Some readers might have been fascinated and intrigued by my last two posts. I remember, as a little boy, being myself fascinated by the complexities within the Altar Missal - The English Missal - used in my church. Others will very naturally have felt that this is just the sort of thing from which the reforms under Pius XII, John XXIII, and Paul VI mercifully delivered us. There are arguments each side. On the one hand, those complexities are the result of natural organic growth and hold within them the wisdom of our ancestors and of the tradition in which we stand. On the other hand, 'Enlightenment' approaches to Liturgy see it as didactic, and seek within it clear, strong lines which will instruct and edify clergy and people alike.

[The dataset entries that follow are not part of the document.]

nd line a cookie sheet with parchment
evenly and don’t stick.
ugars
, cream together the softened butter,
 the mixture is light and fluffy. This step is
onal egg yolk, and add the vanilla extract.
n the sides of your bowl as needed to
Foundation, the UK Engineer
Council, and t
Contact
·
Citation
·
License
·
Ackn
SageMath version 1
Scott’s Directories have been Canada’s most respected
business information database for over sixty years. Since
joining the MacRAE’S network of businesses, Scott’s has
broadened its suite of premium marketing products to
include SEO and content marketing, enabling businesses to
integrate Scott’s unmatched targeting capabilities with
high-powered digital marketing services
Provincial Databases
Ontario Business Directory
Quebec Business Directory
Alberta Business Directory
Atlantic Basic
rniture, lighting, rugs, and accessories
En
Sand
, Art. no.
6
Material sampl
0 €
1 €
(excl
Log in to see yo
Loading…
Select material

I am less sure, forty years after the post-conciliar reforms, that Enlightenment didacticism really has led to a better instructed clergy and laity. Take something fairly basic which really was mandated by Vatican II: that a richer table of Scripture should be made available to God's people. I wonder if - both in the RCC and the C of E - they really do know Scripture better than they did a generation ago. I am unsure that the wonder of the Sacrifice of the Mass really is better understood and loved than it was.
As Liturgy grows by accretion, there have continually been times when it has been necessary to prune it back. Dr Cranmer appealed to this sense when he claimed that "the number and hardness of the Rules called the Pie and the manifold changings of the Service, was the cause, that to turn the Book only was so hard and intricate a matter, that many times there was more business to find out what should be read, than to read it when it was found out". And , dishonestly implying that he was merely simplifying the burdensome complexities of liturgical life, he claimed that he was merely providing that "from henceforth all the whole Realm shall have but one use".

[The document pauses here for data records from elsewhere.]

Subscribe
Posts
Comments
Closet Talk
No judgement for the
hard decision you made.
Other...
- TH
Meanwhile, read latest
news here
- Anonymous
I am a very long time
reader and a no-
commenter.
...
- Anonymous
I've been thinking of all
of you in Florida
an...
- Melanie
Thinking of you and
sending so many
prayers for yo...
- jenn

It is clear, of course, that his main motive was to smuggle in a theological revolution under the guise of simplification. What is more relevant today is that the same is true of our own time. Scholarly studies increasingly have revealed the doctrinal and sometimes revolutionary agenda behind the Bugnini reforms.
Never has it been more clear that liturgical pruning and reconstruction should be gradual and organic and only touch what is necessary to reform.